Your instructions:
Only the text belongs in the copy: repeat each record exactly, without pictures.

Records supplied:
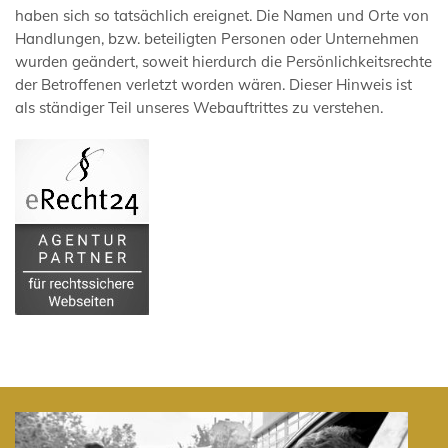
haben sich so tatsächlich ereignet. Die Namen und Orte von
Handlungen, bzw. beteiligten Personen oder Unternehmen
wurden geändert, soweit hierdurch die Persönlichkeitsrechte
der Betroffenen verletzt worden wären. Dieser Hinweis ist
als ständiger Teil unseres Webauftrittes zu verstehen.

Exercise response:
haben sich so tatsächlich ereignet. Die Namen und Orte von
Handlungen, bzw. beteiligten Personen oder Unternehmen
wurden geändert, soweit hierdurch die Persönlichkeitsrechte
der Betroffenen verletzt worden wären. Dieser Hinweis ist
als ständiger Teil unseres Webauftrittes zu verstehen.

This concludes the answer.